The market therefore needs two things to remain strong: investors must continue paying high prices for earnings, and companies must deliver the expected profit growth. Q2 results beginning this week will provide an early test of whether those earnings expectations are realistic.

Five Risks That Could Turn US Market Correction into a Deeper Sell-Off

Every argument above has a counter-argument. Here are the five that matter most.

RiskWhy it matters
A more hawkish Fed at the July 28-29 meetingRaises the discount rate on long-duration AI cash flows and on floating-rate private credit at the same time
AI-debt refinancing stress spreading beyond OracleCould force hyperscalers to slow capex, hitting chipmakers, memory makers and equipment suppliers together
Record margin debt unwindingForced selling from margin calls can push prices down faster than fundamentals alone would justify
A real, not just rhetorical, Strait of Hormuz disruptionWould spike oil further and reignite inflation exactly when the Fed is already leaning hawkish
Q2 earnings merely meeting, not beating, a high barConsensus already prices in 21-24% profit growth; Samsung's own 19-fold profit jump still triggered a sell-off this month because it was not enough

None of these risks are exotic. They are the five things that tend to show up, in some combination, before serious market corrections: a policy mistake, a financing problem, forced selling, an external shock, and expectations that ran ahead of reality. What is unusual right now is that versions of all five are live at the same time.

What Should Investors Do During US Stock Market Sell-Off?

Monday's sell-off had a real geopolitical trigger, but the more important story is a rotation that started in early June, away from the most expensive, most leveraged corners of the US market. That rotation is now running alongside a genuinely hawkish Fed, a broken ceasefire, and record leverage on both the corporate and retail sides at once. 

Whether this stays a healthy correction or becomes something bigger likely depends on three things over the next three weeks: how markets read today's CPI print, what the Fed signals on July 28-29, and how Big Tech's earnings, including Meta, expected to report around July 29 and Apple on July 30, address AI's return-on-investment question directly.

Bull case: FactSet currently estimates that S&P 500 earnings grew approximately 23.6% year on year in Q2. AI infrastructure demand also remains strong, and most large technology companies retain substantial operating cash flow and investment-grade balance sheets.

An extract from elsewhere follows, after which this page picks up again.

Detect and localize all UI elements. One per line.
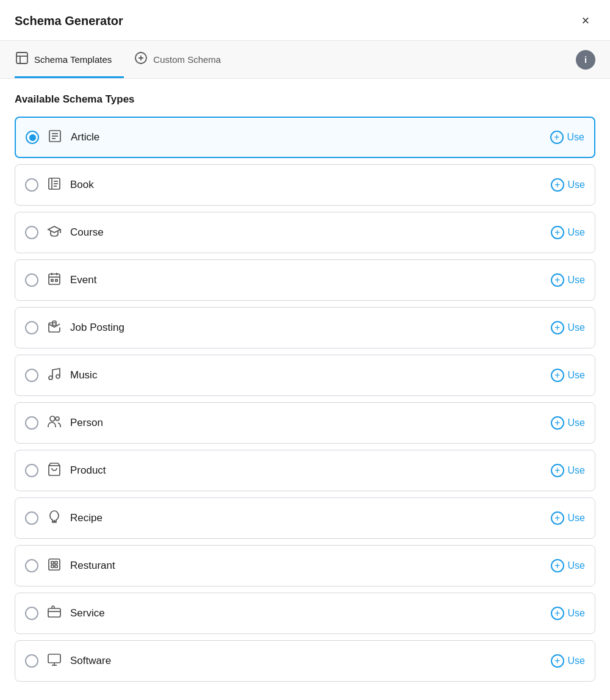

If revenue growth, margins and cash generation remain resilient, rising earnings could absorb part of the market’s valuation risk.

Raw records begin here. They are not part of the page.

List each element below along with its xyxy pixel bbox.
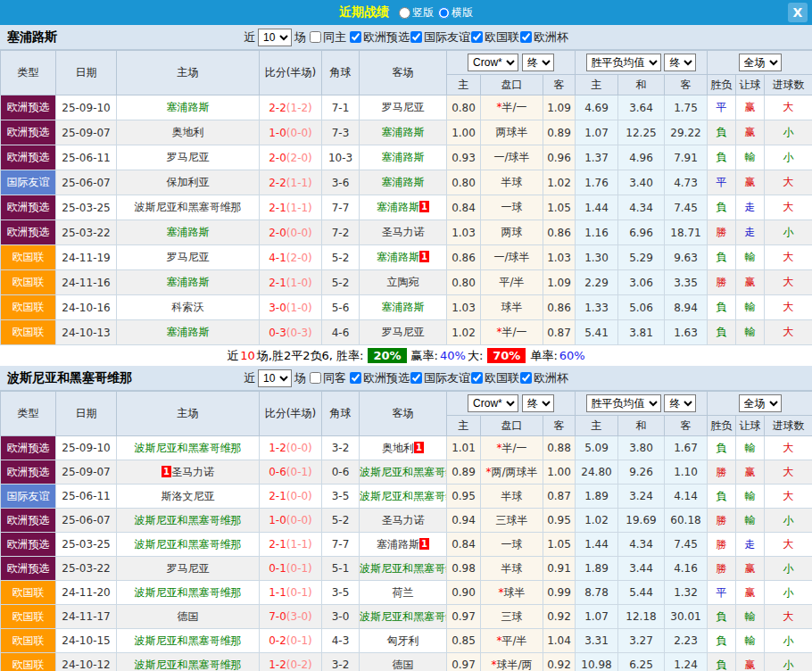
team-name-link[interactable]: 波斯尼亚和黑塞哥维那 <box>360 610 447 623</box>
team-name-link[interactable]: 保加利亚 <box>167 176 210 188</box>
team-name-link[interactable]: 塞浦路斯 <box>382 126 425 138</box>
layout-horizontal-radio[interactable] <box>438 7 450 19</box>
team-name-link[interactable]: 波斯尼亚和黑塞哥维那 <box>135 201 242 213</box>
result-handicap: 走 <box>736 220 765 245</box>
team-cell: 匈牙利 <box>360 629 447 653</box>
match-row: 欧国联24-10-16科索沃3-0(1-0)5-6塞浦路斯1.03球半0.861… <box>1 295 812 320</box>
team-name-link[interactable]: 波斯尼亚和黑塞哥维那 <box>360 490 447 502</box>
competition-checkbox[interactable] <box>520 31 532 43</box>
mean-final-select[interactable]: 终 <box>664 394 696 412</box>
team-name-link[interactable]: 波斯尼亚和黑塞哥维那 <box>135 659 242 671</box>
handicap-line: 两球半 <box>481 120 543 145</box>
summary-part: 60% <box>559 349 585 362</box>
team-name-link[interactable]: 圣马力诺 <box>382 226 425 238</box>
competition-filter-option[interactable]: 欧国联 <box>470 370 519 386</box>
layout-vertical-option[interactable]: 竖版 <box>399 5 434 21</box>
team-name-link[interactable]: 德国 <box>393 659 414 671</box>
same-venue-option[interactable]: 同主 <box>309 29 346 46</box>
team-name-link[interactable]: 立陶宛 <box>387 276 419 288</box>
team-name-link[interactable]: 波斯尼亚和黑塞哥维那 <box>135 514 242 526</box>
team-name-link[interactable]: 塞浦路斯 <box>377 251 419 263</box>
result-handicap: 輸 <box>736 485 765 509</box>
team-name-link[interactable]: 塞浦路斯 <box>382 151 425 163</box>
odds-home: 0.89 <box>447 460 481 485</box>
competition-checkbox[interactable] <box>410 31 422 43</box>
scope-select[interactable]: 全场 <box>739 54 782 71</box>
corner-score: 5-2 <box>322 509 360 533</box>
mean-draw: 3.27 <box>618 629 665 653</box>
team-name-link[interactable]: 德国 <box>178 610 199 623</box>
team-name-link[interactable]: 波斯尼亚和黑塞哥维那 <box>360 466 447 478</box>
team-cell: 保加利亚 <box>117 170 260 195</box>
team-name-link[interactable]: 圣马力诺 <box>171 466 214 478</box>
recent-results-modal: 近期战绩 竖版 横版 X 塞浦路斯 近 10 场 同主 欧洲预选国际友谊欧国联欧… <box>0 0 812 671</box>
team-name-link[interactable]: 波斯尼亚和黑塞哥维那 <box>135 538 242 551</box>
team-name-link[interactable]: 波斯尼亚和黑塞哥维那 <box>135 442 242 454</box>
competition-checkbox[interactable] <box>471 31 483 43</box>
layout-horizontal-option[interactable]: 横版 <box>438 5 473 21</box>
team-name-link[interactable]: 罗马尼亚 <box>382 326 425 338</box>
layout-vertical-radio[interactable] <box>399 7 410 19</box>
mean-source-select[interactable]: 胜平负均值 <box>586 54 661 71</box>
competition-checkbox[interactable] <box>520 372 532 384</box>
competition-filter-option[interactable]: 国际友谊 <box>410 370 470 386</box>
odds-home: 1.03 <box>447 220 481 245</box>
competition-filter-option[interactable]: 欧洲杯 <box>519 370 568 386</box>
same-venue-option[interactable]: 同客 <box>309 370 346 386</box>
team-name-link[interactable]: 罗马尼亚 <box>167 151 210 163</box>
match-count-select[interactable]: 10 <box>258 29 292 46</box>
team-name-link[interactable]: 塞浦路斯 <box>377 538 419 551</box>
odds-home: 0.84 <box>447 195 481 220</box>
competition-filter-option[interactable]: 国际友谊 <box>410 29 470 46</box>
team-name-link[interactable]: 奥地利 <box>172 126 204 138</box>
odds-source-select[interactable]: Crow* <box>468 54 518 71</box>
summary-part: 赢率: <box>411 348 438 364</box>
team-name-link[interactable]: 塞浦路斯 <box>167 276 210 288</box>
match-row: 欧国联24-10-12波斯尼亚和黑塞哥维那1-2(0-2)3-2德国0.97*球… <box>1 653 812 671</box>
mean-source-select[interactable]: 胜平负均值 <box>586 394 661 412</box>
team-name-link[interactable]: 荷兰 <box>393 586 414 599</box>
odds-final-select[interactable]: 终 <box>522 394 554 412</box>
team-name-link[interactable]: 波斯尼亚和黑塞哥维那 <box>135 634 242 647</box>
team-name-link[interactable]: 塞浦路斯 <box>382 176 425 188</box>
team-name-link[interactable]: 波斯尼亚和黑塞哥维那 <box>360 562 447 575</box>
team-name-link[interactable]: 塞浦路斯 <box>377 201 419 213</box>
competition-filter-option[interactable]: 欧洲杯 <box>519 29 568 46</box>
close-icon[interactable]: X <box>788 3 808 22</box>
team-name-link[interactable]: 奥地利 <box>382 442 414 454</box>
team-name-link[interactable]: 塞浦路斯 <box>167 101 210 113</box>
mean-final-select[interactable]: 终 <box>664 54 696 71</box>
team-name-link[interactable]: 波斯尼亚和黑塞哥维那 <box>135 586 242 599</box>
team-name-link[interactable]: 圣马力诺 <box>382 514 425 526</box>
halftime-score: (0-3) <box>286 327 312 339</box>
competition-label: 欧国联 <box>485 370 519 386</box>
same-venue-checkbox[interactable] <box>310 372 321 384</box>
competition-filter-option[interactable]: 欧洲预选 <box>349 370 410 386</box>
corner-score: 3-6 <box>322 170 360 195</box>
competition-badge: 欧国联 <box>1 629 56 653</box>
team-name-link[interactable]: 罗马尼亚 <box>382 101 425 113</box>
scope-select[interactable]: 全场 <box>739 394 782 412</box>
competition-checkbox[interactable] <box>410 372 422 384</box>
competition-badge: 欧洲预选 <box>1 533 56 557</box>
team-name-link[interactable]: 罗马尼亚 <box>167 562 210 575</box>
competition-checkbox[interactable] <box>350 31 361 43</box>
competition-checkbox[interactable] <box>350 372 361 384</box>
odds-final-select[interactable]: 终 <box>522 54 554 71</box>
section-team-name: 波斯尼亚和黑塞哥维那 <box>7 370 132 386</box>
team-name-link[interactable]: 塞浦路斯 <box>167 326 210 338</box>
team-name-link[interactable]: 罗马尼亚 <box>167 251 210 263</box>
competition-filter-option[interactable]: 欧洲预选 <box>349 29 410 46</box>
team-name-link[interactable]: 塞浦路斯 <box>382 301 425 313</box>
score-cell: 2-0(0-0) <box>260 220 322 245</box>
mean-group-header: 胜平负均值 终 <box>576 392 708 416</box>
match-count-select[interactable]: 10 <box>258 369 292 387</box>
team-name-link[interactable]: 科索沃 <box>172 301 204 313</box>
team-name-link[interactable]: 斯洛文尼亚 <box>162 490 215 502</box>
odds-source-select[interactable]: Crow* <box>468 394 518 412</box>
team-name-link[interactable]: 匈牙利 <box>387 634 419 647</box>
same-venue-checkbox[interactable] <box>310 31 321 43</box>
competition-filter-option[interactable]: 欧国联 <box>470 29 519 46</box>
team-name-link[interactable]: 塞浦路斯 <box>167 226 210 238</box>
competition-checkbox[interactable] <box>471 372 483 384</box>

Bear case: The Shiller CAPE remains above 40, margin debt has reached $1.42 trillion, and AI-related borrowing is expanding. If earnings disappoint while oil and interest rates remain high, valuation compression and deleveraging could reinforce each other.

If you hold US equities, this is a reasonable week to review your US stocks portfolio rather than react to headlines. The evidence does not support abandoning technology or buying every dip. AI and tech remain key earnings drivers, but high valuations and heavy index concentration increase the risk if results disappoint.

The next two to three weeks of earnings should offer a clearer signal. Investors with outsized exposure to AI, semiconductors or mega-cap tech may consider broader diversification into businesses with different earnings drivers, while more balanced portfolios may be better served by waiting for revenue, margin and guidance data before making major changes. The focus should be on company fundamentals, not a blanket sector call.